I don’t think anyone ever plans to give a boring presentation that has people staring at the clock, hoping it will end. But with up to 75% of people having a fear of public speaking, many of these boring presentations stem from fear vs lack of personality.
Here are 4 simple tips to go from giving boring to impactful presentations.
#1 Know Your Audience
This is so key. Too often people focus on what I want to share, what I want people to know, what I think is important.
That would be great if you were talking to yourself in the mirror. But there’s a good chance you’re talking to people who aren’t your clones.
To ensure you’re connecting with those listening to you, think about
- How do they connect to the subject?
- Why does this matter to them?
- What do they care about?
- Why should they care about what I’m saying?
In your presentation, you can directly address these. Example – I bet some of you are wondering why you’re here and how this connects to you. Then explain the why and how.
By doing this you’re stating what’s running in their head, which will likely result in them tuning in to hear yeah, why am I here.
#2 Keep it Brief
Thanks to months of Zoom meetings, our attention span has decreased. I don’t know about you, but my cap is about an hour. The shorter the better.
Just because we’re now back together doesn’t mean we should return to rambling meetings or presentations. Let’s keep the momentum of shorter is better.
If you’re presenting on a complicated topic, consider breaking it down into a series of mini presentations. This not only helps keep people’s attention, but allows them time to digest and think about what was presented. Way more impactful than dumping a lot of information, confusing people, then walking away.
#3 Use Storytelling
My absolute favourite trick to go from boring to impactful presentations is storytelling. Before we had tweets and text messages, we used storytelling as our primary form of communications.
Why? Because our brains are hardwired for stories. We retain up to 10x more information when it’s told in a story.
Think about when you’re with your friends. Do they dump information on you? Or do they share a story about something that happened at work or with their kids? When you leave, you likely remember the story and share it with your partner or a friend.
When you’re creating your presentation think about what stories you can tell to help make a personal connection.
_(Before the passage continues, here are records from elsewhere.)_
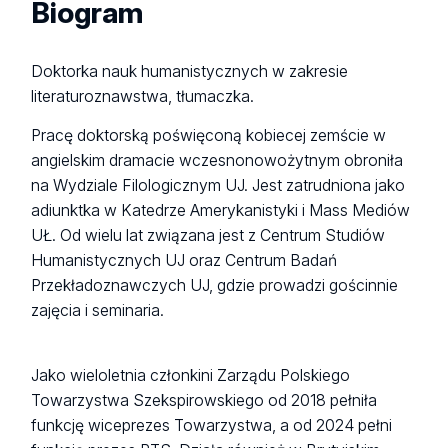
Biogram
Doktorka nauk humanistycznych w zakresie
literaturoznawstwa, tłumaczka.
Pracę doktorską poświęconą kobiecej zemście w
angielskim dramacie wczesnonowożytnym obroniła
na Wydziale Filologicznym UJ. Jest zatrudniona jako
adiunktka w Katedrze Amerykanistyki i Mass Mediów
UŁ. Od wielu lat związana jest z Centrum Studiów
Humanistycznych UJ oraz Centrum Badań
Przekładoznawczych UJ, gdzie prowadzi gościnnie
zajęcia i seminaria.
Jako wieloletnia członkini Zarządu Polskiego
Towarzystwa Szekspirowskiego od 2018 pełniła
funkcję wiceprezes Towarzystwa, a od 2024 pełni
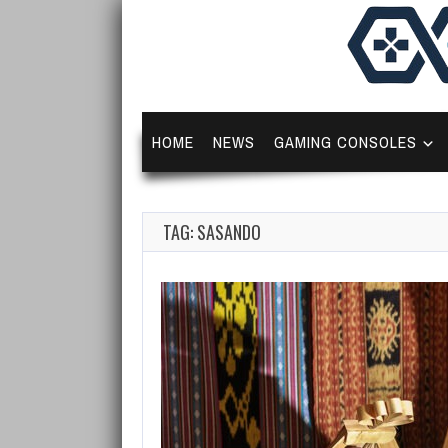
HOME
NEWS
GAMING CONSOLES
TAG: SASANDO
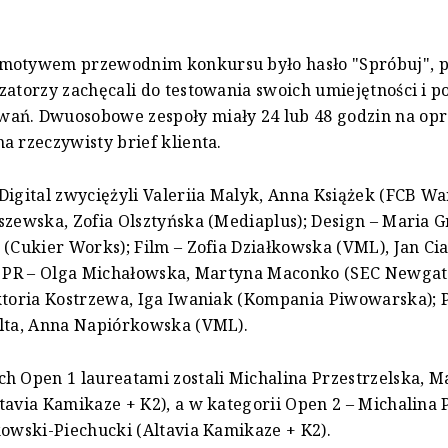
motywem przewodnim konkursu było hasło "Spróbuj", 
zatorzy zachęcali do testowania swoich umiejętności i
ań. Dwuosobowe zespoły miały 24 lub 48 godzin na op
a rzeczywisty brief klienta.
Digital zwyciężyli Valeriia Malyk, Anna Książek (FCB W
szewska, Zofia Olsztyńska (Mediaplus); Design – Maria 
 (Cukier Works); Film – Zofia Działkowska (VML), Jan Ci
); PR – Olga Michałowska, Martyna Maconko (SEC Newgat
ktoria Kostrzewa, Iga Iwaniak (Kompania Piwowarska); P
olta, Anna Napiórkowska (VML).
h Open 1 laureatami zostali Michalina Przestrzelska, M
tavia Kamikaze + K2), a w kategorii Open 2 – Michalina 
kowski-Piechucki (Altavia Kamikaze + K2).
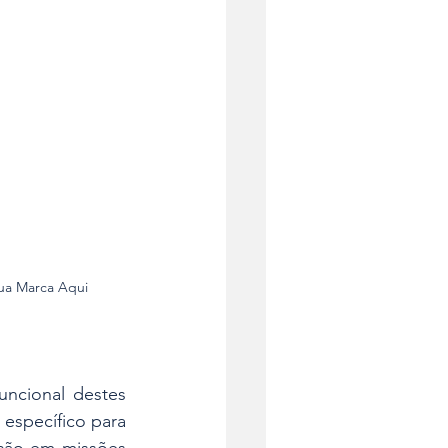
Sua Marca Aqui
ncional destes 
específico para 
ção em missões 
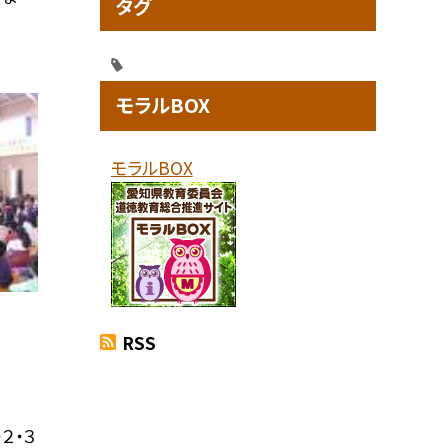
タグ
モラルBOX
モラルBOX
RSS
２・３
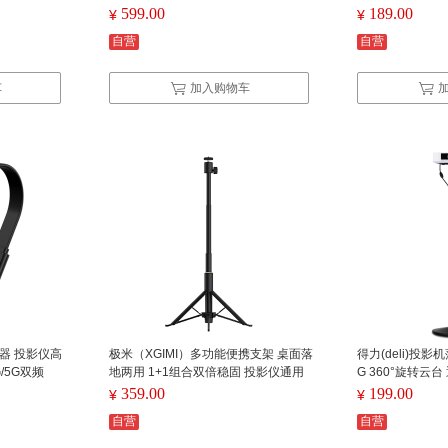
器 灰色
599.00
189.00
¥
¥
自营
自营
车
加入购物车
屏器 投影仪高
极米（XGIMI）多功能便携支架 桌面落
得力(deli)投
G/5G双频
地两用 1+1组合双倍稳固 投影仪通用
G 360°旋转云
738
359.00
199.00
¥
¥
自营
自营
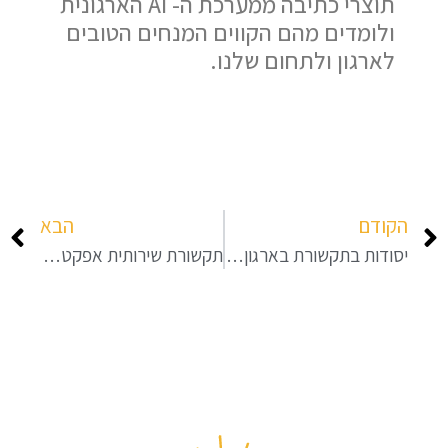
תוצרי כתיבה ממערכת ה- AI הארגונית
ולומדים מהם הקווים המנחים הטובים
לארגון ולתחום שלנו.
הקודם
הבא
יסודות בתקשורת בארגון – כמה טיפים בתקשורת ניהולית לא-מילולית
תקשורת שירותית אפקטיבית בעל פה ובכתב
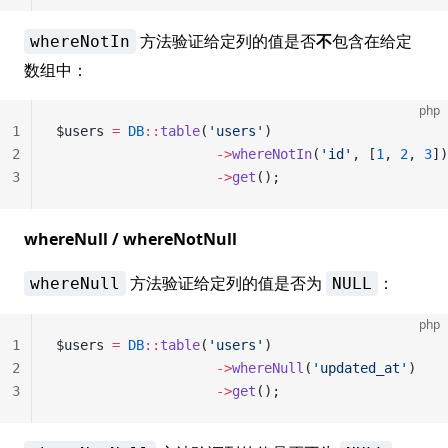
方法验证给定列的值是否
不
包含在给定
whereNotIn
数组中：
php
1
$users 
=
 DB
::
table
(
'users'
)
2
                    ->
whereNotIn
(
'id'
, [
1
, 
2
, 
3
])
3
                    ->
get
();
whereNull / whereNotNull
方法验证给定列的值是否为
：
whereNull
NULL
php
1
$users 
=
 DB
::
table
(
'users'
)
2
                    ->
whereNull
(
'updated_at'
)
3
                    ->
get
();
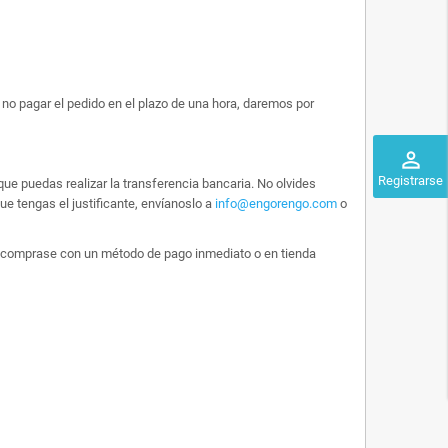
no pagar el pedido en el plazo de una hora, daremos por
perm_identity
Registrarse
ue puedas realizar la transferencia bancaria. No olvides
e tengas el justificante, envíanoslo a
info@engorengo.com
o
 lo comprase con un método de pago inmediato o en tienda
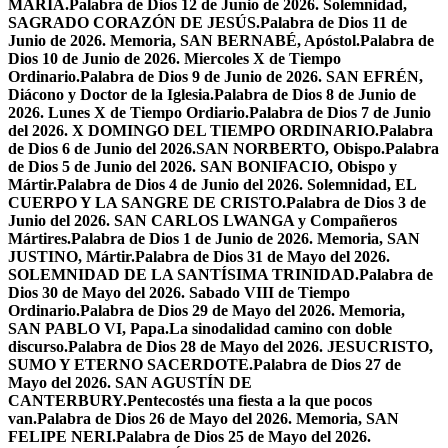
MARÍA.
Palabra de Dios 12 de Junio de 2026. Solemnidad,
SAGRADO CORAZÓN DE JESÚS.
Palabra de Dios 11 de
Junio de 2026. Memoria, SAN BERNABÉ, Apóstol.
Palabra de
Dios 10 de Junio de 2026. Miercoles X de Tiempo
Ordinario.
Palabra de Dios 9 de Junio de 2026. SAN EFRÉN,
Diácono y Doctor de la Iglesia.
Palabra de Dios 8 de Junio de
2026. Lunes X de Tiempo Ordiario.
Palabra de Dios 7 de Junio
del 2026. X DOMINGO DEL TIEMPO ORDINARIO.
Palabra
de Dios 6 de Junio del 2026.SAN NORBERTO, Obispo.
Palabra
de Dios 5 de Junio del 2026. SAN BONIFACIO, Obispo y
Mártir.
Palabra de Dios 4 de Junio del 2026. Solemnidad, EL
CUERPO Y LA SANGRE DE CRISTO.
Palabra de Dios 3 de
Junio del 2026. SAN CARLOS LWANGA y Compañeros
Mártires.
Palabra de Dios 1 de Junio de 2026. Memoria, SAN
JUSTINO, Mártir.
Palabra de Dios 31 de Mayo del 2026.
SOLEMNIDAD DE LA SANTÍSIMA TRINIDAD.
Palabra de
Dios 30 de Mayo del 2026. Sabado VIII de Tiempo
Ordinario.
Palabra de Dios 29 de Mayo del 2026. Memoria,
SAN PABLO VI, Papa.
La sinodalidad camino con doble
discurso.
Palabra de Dios 28 de Mayo del 2026. JESUCRISTO,
SUMO Y ETERNO SACERDOTE.
Palabra de Dios 27 de
Mayo del 2026. SAN AGUSTÍN DE
CANTERBURY.
Pentecostés una fiesta a la que pocos
van.
Palabra de Dios 26 de Mayo del 2026. Memoria, SAN
FELIPE NERI.
Palabra de Dios 25 de Mayo del 2026.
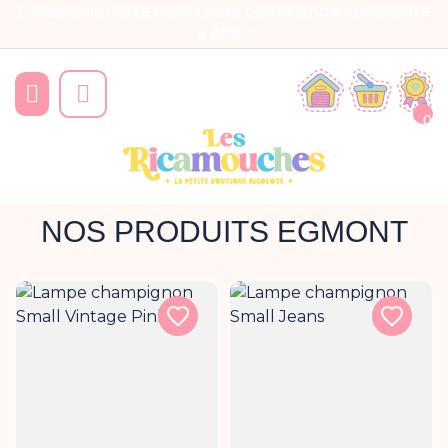
Livraison offerte pour toute commande supérieure
à 50€ !


0
NOS PRODUITS EGMONT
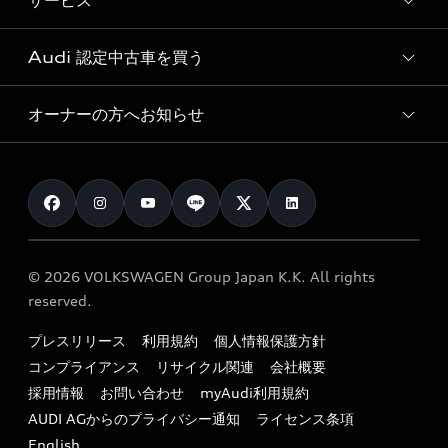
サービス
純正アクセサリー
見積り依頼
e-tronラインアップ
Audi exclusive
オンラインショップ
試乗予約
Audi 認定中古車を買う
サービス入庫予約
価格シミュレーション
Audi driving experience
Audi collection
サービスプログラム
車両比較
オーナーの方へお知らせ
Audi認定中古車
アウディナビアプリ
メンテナンス
ご購入サポート
Audi認定中古車検索
お知らせ
車検 / 定期点検
カタログ一覧
クオリティ
オーナー様向けキャンペーン
e-tronアフターサポート
保証
リコール関連情報
Audi Top Service紹介
© 2026 VOLKSWAGEN Group Japan K.K. All rights
メンテナンス
特定整備適用車一覧
reserved.
myAudi
24時間緊急サポート
リサイクル法
プレスリリース
利用規約
個人情報保護方針
ファイナンス
コンプライアンス
リサイクル関連
会社概要
よくある質問（FAQ）
採用情報
お問い合わせ
myAudi利用規約
キャンペーン / イベント
AUDI AGからのプライバシー通知
ライセンス条項
買取査定
English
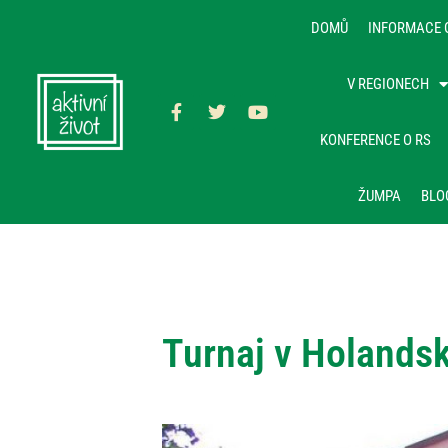
DOMŮ
INFORMACE 
V REGIONECH
KONFERENCE O RS
ŽUMPA
BLO
Turnaj v Holandsk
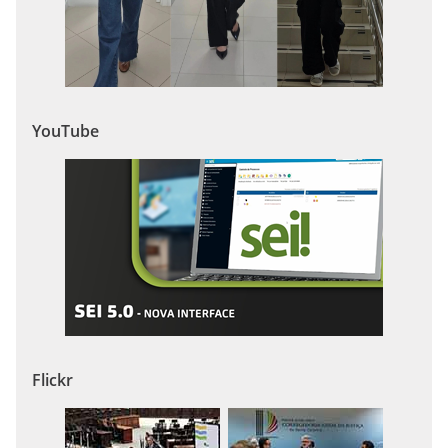
YouTube
Flickr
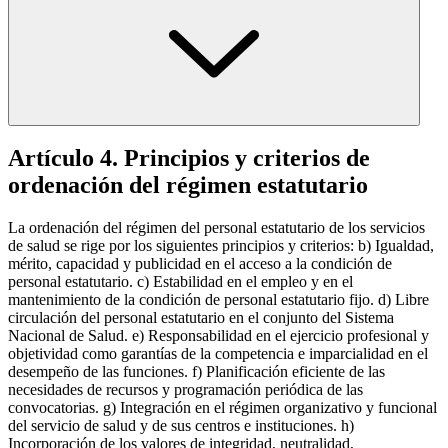
Artículo 4. Principios y criterios de
ordenación del régimen estatutario
La ordenación del régimen del personal estatutario de los servicios
de salud se rige por los siguientes principios y criterios: b) Igualdad,
mérito, capacidad y publicidad en el acceso a la condición de
personal estatutario. c) Estabilidad en el empleo y en el
mantenimiento de la condición de personal estatutario fijo. d) Libre
circulación del personal estatutario en el conjunto del Sistema
Nacional de Salud. e) Responsabilidad en el ejercicio profesional y
objetividad como garantías de la competencia e imparcialidad en el
desempeño de las funciones. f) Planificación eficiente de las
necesidades de recursos y programación periódica de las
convocatorias. g) Integración en el régimen organizativo y funcional
del servicio de salud y de sus centros e instituciones. h)
Incorporación de los valores de integridad, neutralidad,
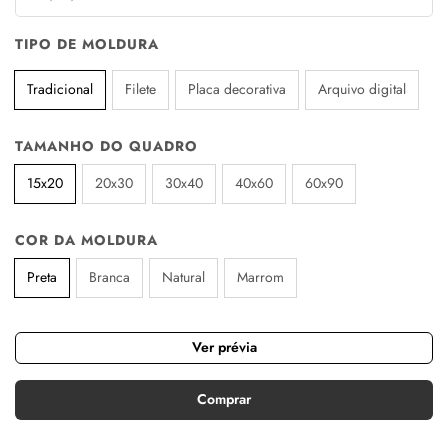
TIPO DE MOLDURA
Tradicional
Filete
Placa decorativa
Arquivo digital
TAMANHO DO QUADRO
15x20
20x30
30x40
40x60
60x90
COR DA MOLDURA
Preta
Branca
Natural
Marrom
Ver prévia
Comprar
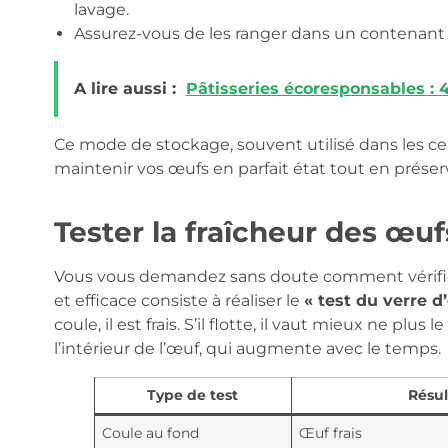
lavage.
Assurez-vous de les ranger dans un contenant 
A lire aussi :
Pâtisseries écoresponsables : 
Ce mode de stockage, souvent utilisé dans les c
maintenir vos œufs en parfait état tout en préserv
Tester la fraîcheur des œuf
Vous vous demandez sans doute comment vérifi
et efficace consiste à réaliser le
« test du verre d
coule, il est frais. S’il flotte, il vaut mieux ne pl
l’intérieur de l’œuf, qui augmente avec le temps.
Type de test
Résul
Coule au fond
Œuf frais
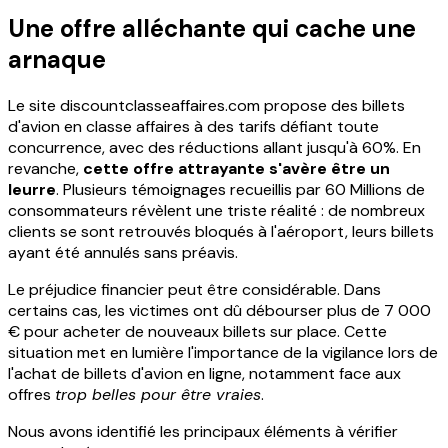
Une offre alléchante qui cache une
arnaque
Le site discountclasseaffaires.com propose des billets
d'avion en classe affaires à des tarifs défiant toute
concurrence, avec des réductions allant jusqu'à 60%. En
revanche,
cette offre attrayante s'avère être un
leurre
. Plusieurs témoignages recueillis par 60 Millions de
consommateurs révèlent une triste réalité : de nombreux
clients se sont retrouvés bloqués à l'aéroport, leurs billets
ayant été annulés sans préavis.
Le préjudice financier peut être considérable. Dans
certains cas, les victimes ont dû débourser plus de 7 000
€ pour acheter de nouveaux billets sur place. Cette
situation met en lumière l'importance de la vigilance lors de
l'achat de billets d'avion en ligne, notamment face aux
offres
trop belles pour être vraies
.
Nous avons identifié les principaux éléments à vérifier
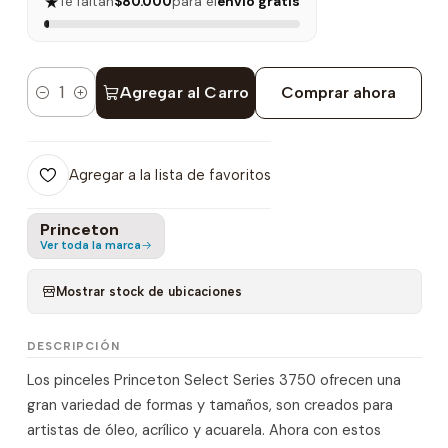
★
Te faltan
$80.000
para el
envío gratis
Agregar al Carro
Comprar ahora
Cantidad
Agregar a la lista de favoritos
Princeton
Ver toda la marca
Mostrar stock de ubicaciones
DESCRIPCIÓN
Los pinceles Princeton Select Series 3750 ofrecen una
gran variedad de formas y tamaños, son creados para
artistas de óleo, acrílico y acuarela. Ahora con estos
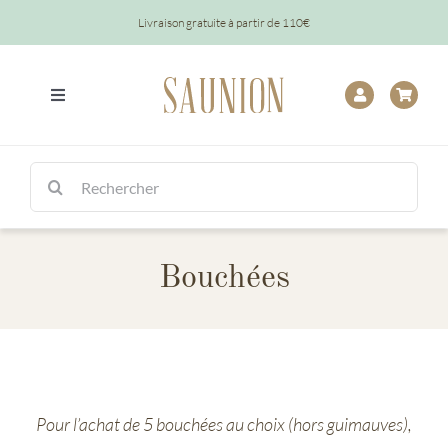
Passer
Livraison gratuite à partir de 110€
au
contenu
Toggle
Navigation
Tout
Rechercher:
Chocolats
Bouchées
Tablettes
Épicerie
Baptêmes
Pour l’achat de 5 bouchées au choix (hors guimauves),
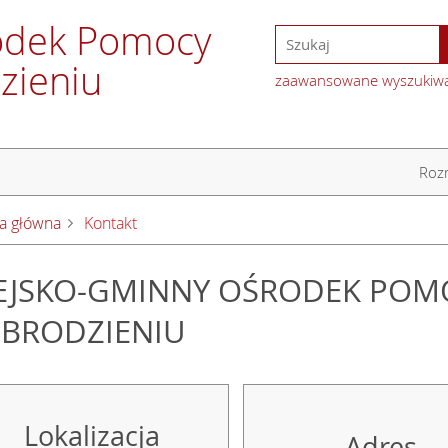
odek Pomocy
zieniu
zaawansowane wyszukiw
Rozm
a główna
Kontakt
EJSKO-GMINNY OŚRODEK POM
BRODZIENIU
Lokalizacja
Adres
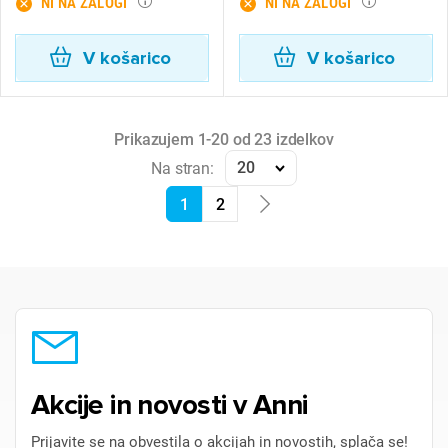
NI NA ZALOGI
NI NA ZALOGI
V košarico
V košarico
Prikazujem 1-20 od 23 izdelkov
20
Na stran:
1
2
Akcije in novosti v Anni
Prijavite se na obvestila o akcijah in novostih, splača se!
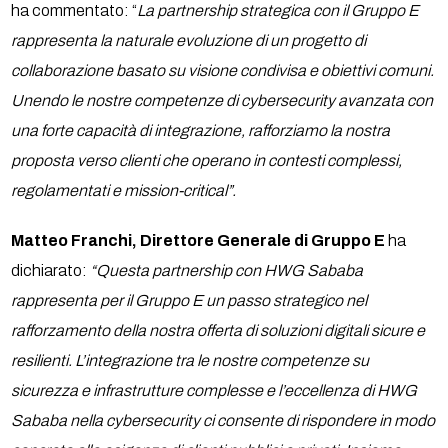
ha commentato: “
La partnership strategica con il Gruppo E
rappresenta la naturale evoluzione di un progetto di
collaborazione basato su visione condivisa e obiettivi comuni.
Unendo le nostre competenze di cybersecurity avanzata con
una forte capacità di integrazione, rafforziamo la nostra
proposta verso clienti che operano in contesti complessi,
regolamentati e mission-critical”.
Matteo Franchi, Direttore Generale di Gruppo E
ha
dichiarato:
“Questa partnership con HWG Sababa
rappresenta per il Gruppo E un passo strategico nel
rafforzamento della nostra offerta di soluzioni digitali sicure e
resilienti. L’integrazione tra le nostre competenze su
sicurezza e infrastrutture complesse e l’eccellenza di HWG
Sababa nella cybersecurity ci consente di rispondere in modo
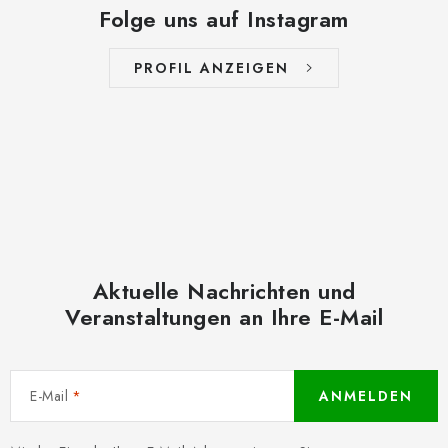
Folge uns auf Instagram
PROFIL ANZEIGEN
Aktuelle Nachrichten und
Veranstaltungen an Ihre E-Mail
E-Mail
ANMELDEN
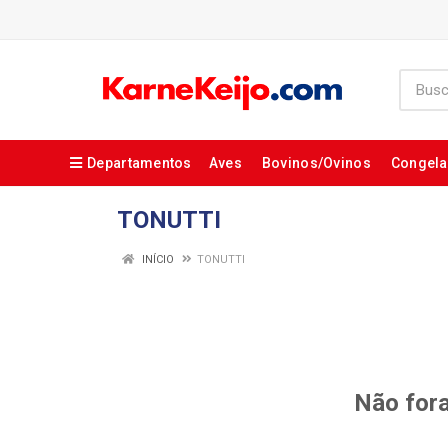
Departamentos
Aves
Bovinos/Ovinos
Congel
TONUTTI
INÍCIO
TONUTTI
Não fora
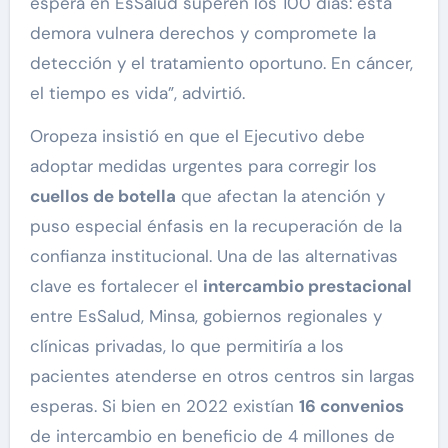
espera en EsSalud superen los 100 días: esta
demora vulnera derechos y compromete la
detección y el tratamiento oportuno. En cáncer,
el tiempo es vida”, advirtió.
Oropeza insistió en que el Ejecutivo debe
adoptar medidas urgentes para corregir los
cuellos de botella
que afectan la atención y
puso especial énfasis en la recuperación de la
confianza institucional. Una de las alternativas
clave es fortalecer el
intercambio prestacional
entre EsSalud, Minsa, gobiernos regionales y
clínicas privadas, lo que permitiría a los
pacientes atenderse en otros centros sin largas
esperas. Si bien en 2022 existían
16 convenios
de intercambio en beneficio de 4 millones de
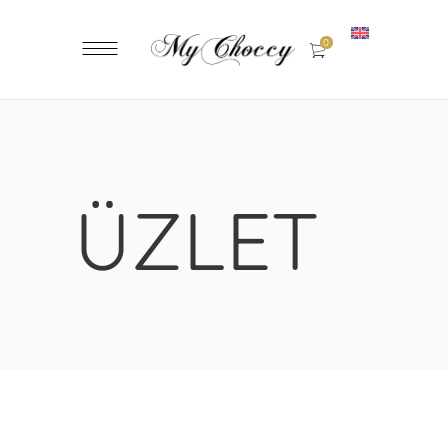
0
ÜZLET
Going back to your audience and what they care about, think of a story that would resonate with them.
#4 End with a Call to Action
Finally, don’t end your presentation with thanks for listening. Because I promise you not everyone was listening, and some tuned out (intentionally or unintentionally).
Rather, end your presentation with a BRIEF summary of the key points. Then tell people what you want them to do with the information you shared.
If you’re just sharing to share, you could likely send an email instead.
Think about why you are presenting. Is there an action you want them to take? Is this part one of a series of conversations?
Tell people what the action is that they need to take. Don’t assume they know – otherwise they’ll chose the action (which could include do nothing).
I’ve asked people to take out their phones, open their notes section and write something down. Whether it’s a reminder to themselves of what they need to do or 3 key points. The idea is by getting them to get out their phones and take notes, they are actively participating in the call to action.
Each presentation will have a different call to action. Really think this out when preparing your presentation. Remember – the last thing people hear is often what sticks when them (besides your awesome story).
Follow these 4 tips and you’re on your way to go from boring to impactful presentations. Trust me – your colleagues will thank you!